Der dargestellte "Jahrhundertschritt" erscheint einem hilflos, planlos, hirnlos ... In der Skulptur droht der nahezu gesichtslose Kopf fast vollständig in einem aufgerissenen Rumpf zu versinken. Hier fehlt eine Mitte, die einerseits alles zusammenhält, die aber auch in der Lage ist, alle Gliedmaßen vernünftig auszurichten und zu bewegen. Für Mattheuer selbst war die Figur allerdings nicht eindeutig, "... wie das Jahrhundert nicht eindeutig war. Es war zerrissen.“ Den Kopf bis zur Unsichtbarkeit und Undefinierbarkeit eingezogen in eine graue Körpermasse, kann hinter den Bewegungen auch keine eigene Idee mehr stecken. Der Blick voraus, ein bisschen Weitsicht oder auch ein Blick zurück, ist nicht mehr möglich. Dieser 'Mensch', dieses Gebilde, das Konstrukt ... wird bewegt, wird gelebt, lebt nicht mehr selbstbestimmt. Ein echter Jahrhundertschritt, wie wir ihn vielleicht gerade jetzt so dringend brauchen, um das Klima zu retten, um wegzukommen von einer fossilbasierten, hin zu einer nachhaltigen, kreislauforientierten Wirtschaftsweise, die zudem neue Arbeitsplätze generiert, um internationale Beziehungen zu stabilisieren und nicht weiter zu belasten, um ärmere Länder zu unterstützen, damit sie auf eigenen Beinen stehen können, um Kriegsherde in der Welt zu befrieden usw., setzt aber den Kopf und eine Mitte voraus ... er setzt kluge, empathische, tolerierende, respektierende Menschen voraus.

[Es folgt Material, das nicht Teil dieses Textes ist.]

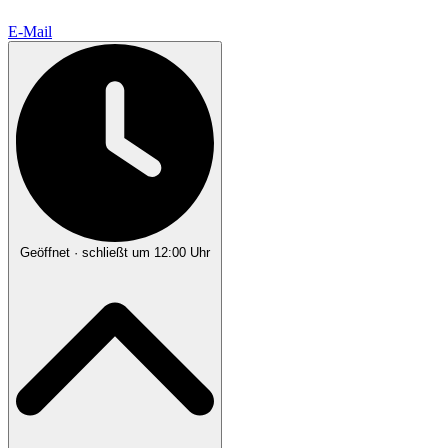
E-Mail
Geöffnet
· schließt um 12:00 Uhr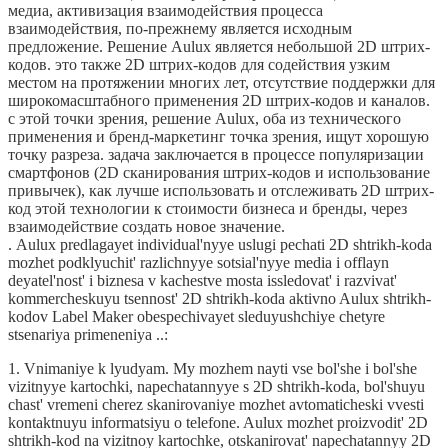
медиа, активизация взаимодействия процесса
взаимодействия, по-прежнему является исходным
предложение. Решение Aulux является небольшой 2D штрих-
кодов. это также 2D штрих-кодов для содействия узким
местом на протяжении многих лет, отсутствие поддержки для
широкомасштабного применения 2D штрих-кодов и каналов.
с этой точки зрения, решение Aulux, оба из технического
применения и бренд-маркетинг точка зрения, ищут хорошую
точку разреза. задача заключается в процессе популяризации
смартфонов (2D сканирования штрих-кодов и использование
привычек), как лучше использовать и отслеживать 2D штрих-
код этой технологии к стоимости бизнеса и бренды, через
взаимодействие создать новое значение.
. Aulux predlagayet individual'nyye uslugi pechati 2D shtrikh-koda
mozhet podklyuchit' razlichnyye sotsial'nyye media i offlayn
deyatel'nost' i biznesa v kachestve mosta issledovat' i razvivat'
kommercheskuyu tsennost' 2D shtrikh-koda aktivno Aulux shtrikh-
kodov Label Maker obespechivayet sleduyushchiye chetyre
stsenariya primeneniya ..:
1. Vnimaniye k lyudyam. My mozhem nayti vse bol'she i bol'she
vizitnyye kartochki, napechatannyye s 2D shtrikh-koda, bol'shuyu
chast' vremeni cherez skanirovaniye mozhet avtomaticheski vvesti
kontaktnuyu informatsiyu o telefone. Aulux mozhet proizvodit' 2D
shtrikh-kod na vizitnoy kartochke, otskanirovat' napechatannyy 2D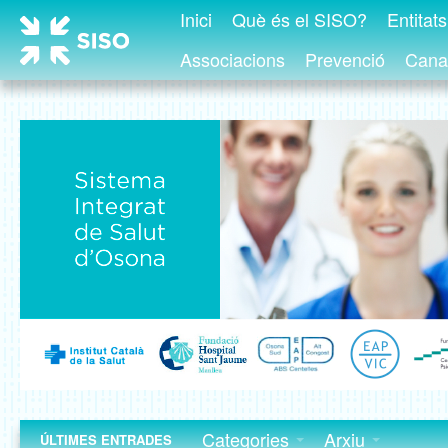
Inici
Què és el SISO?
Entitat
Associacions
Prevenció
Canal
Categories
Arxiu
ÚLTIMES ENTRADES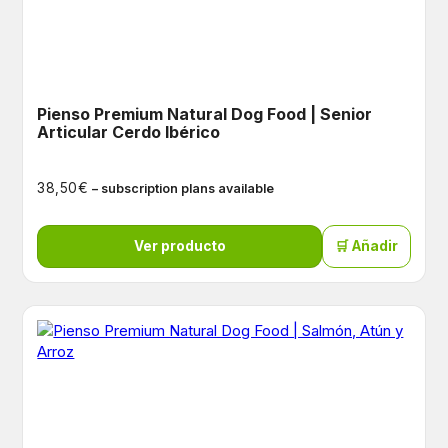
Pienso Premium Natural Dog Food | Senior
Articular Cerdo Ibérico
€
38,50
– subscription plans available
Ver producto
🛒 Añadir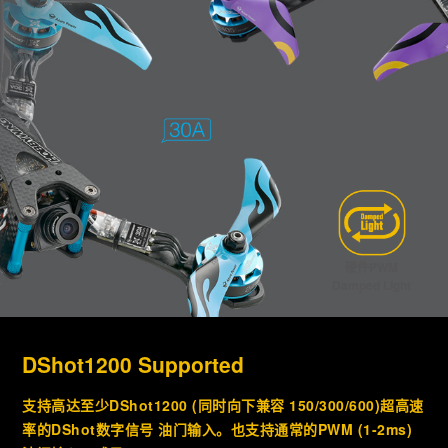
硬件PWM
Damped Light
DShot1200 Supported
支持高达至少DShot1200 (同时向下兼容 150/300/600)超高速
率的DShot数字信号 油门输入。也支持通常的PWM (1-2ms)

Können wir das? Schaffen wir einen vernünftigen Schritt aus diesem Spannungsverhältnis heraus? Oder werden wir scheitern?
Mattheuer selbst meinte einmal, dass seine Bilder keine schwarzen Träume seien, sondern Frage-Bilder, realistische Zeitbilder eines Machers, der miterlebt, der mitverändern will und der sieht, dass im Räderwerk letztlich nichts zu verändern ist...

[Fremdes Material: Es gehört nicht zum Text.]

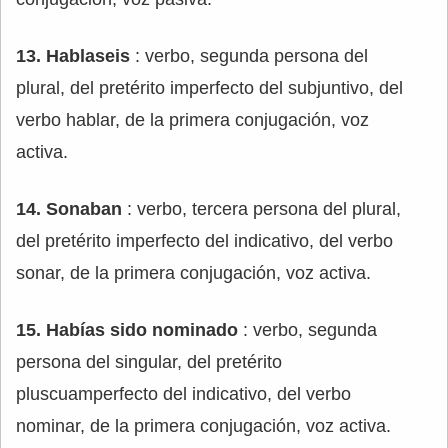
13. Hablaseis
: verbo, segunda persona del
plural, del pretérito imperfecto del subjuntivo, del
verbo hablar, de la primera conjugación, voz
activa.
14. Sonaban
: verbo, tercera persona del plural,
del pretérito imperfecto del indicativo, del verbo
sonar, de la primera conjugación, voz activa.
15. Habías sido nominado
: verbo, segunda
persona del singular, del pretérito
pluscuamperfecto del indicativo, del verbo
nominar, de la primera conjugación, voz activa.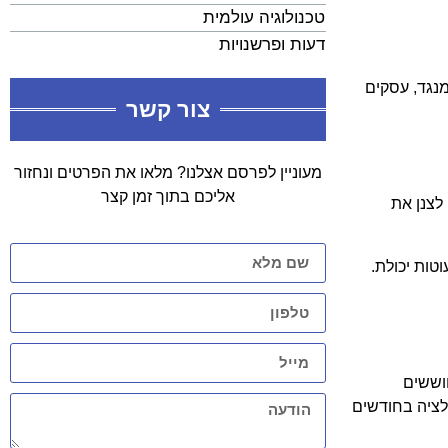
טכנולוגיה עולמית
דעות ופרשנויות
מנגד, עסקים
צור קשר
מעוניין לפרסם אצלנו? מלאו את הפרטים ונחזור
אליכם בתוך זמן קצר
לצנן את
טות יכולת.
וששים
לציה בחודשים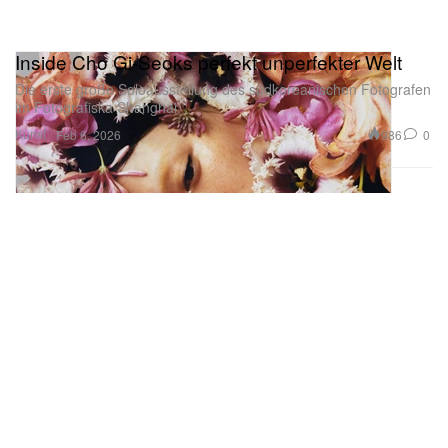
Inside Cho Gi-Seoks perfekt unperfekter Welt
Die erste große Soloausstellung des südkoreanischen Fotografen
im Fotografiska Shanghai.
Kunst
986
0
Feb 6, 2026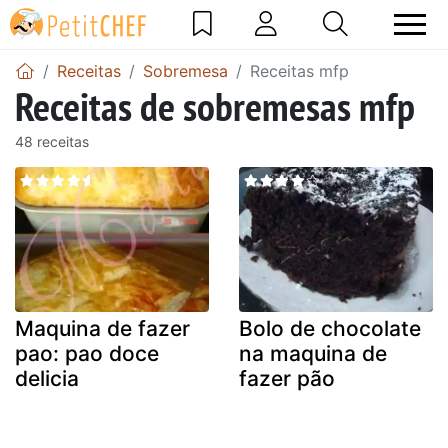
Receitas
Sobremesa
Receitas mfp
Receitas de sobremesas mfp
48 receitas
Maquina de fazer
Bolo de chocolate
pao: pao doce
na maquina de
delicia
fazer pão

Das klingt nicht nach Hoffnung. Kann man dem etwas entgegensetzen?
LG. Kerstin
Gert II. 05/09/2021 22:16
Gelassenheit ist angesagt. Da bleiben die Arme unten und der Mensch geht lässig seines Weges. Aufregung schadet nur. LG GertAnnamaria Regia 02/09/2021 17:33
schönes Bild ist besonders,tolle Arbeit am Foto.
Grüße Annamaria
† gre. 31/08/2021 19:44
Eckhard ich sage nur"wahnsinnig und erschreckend"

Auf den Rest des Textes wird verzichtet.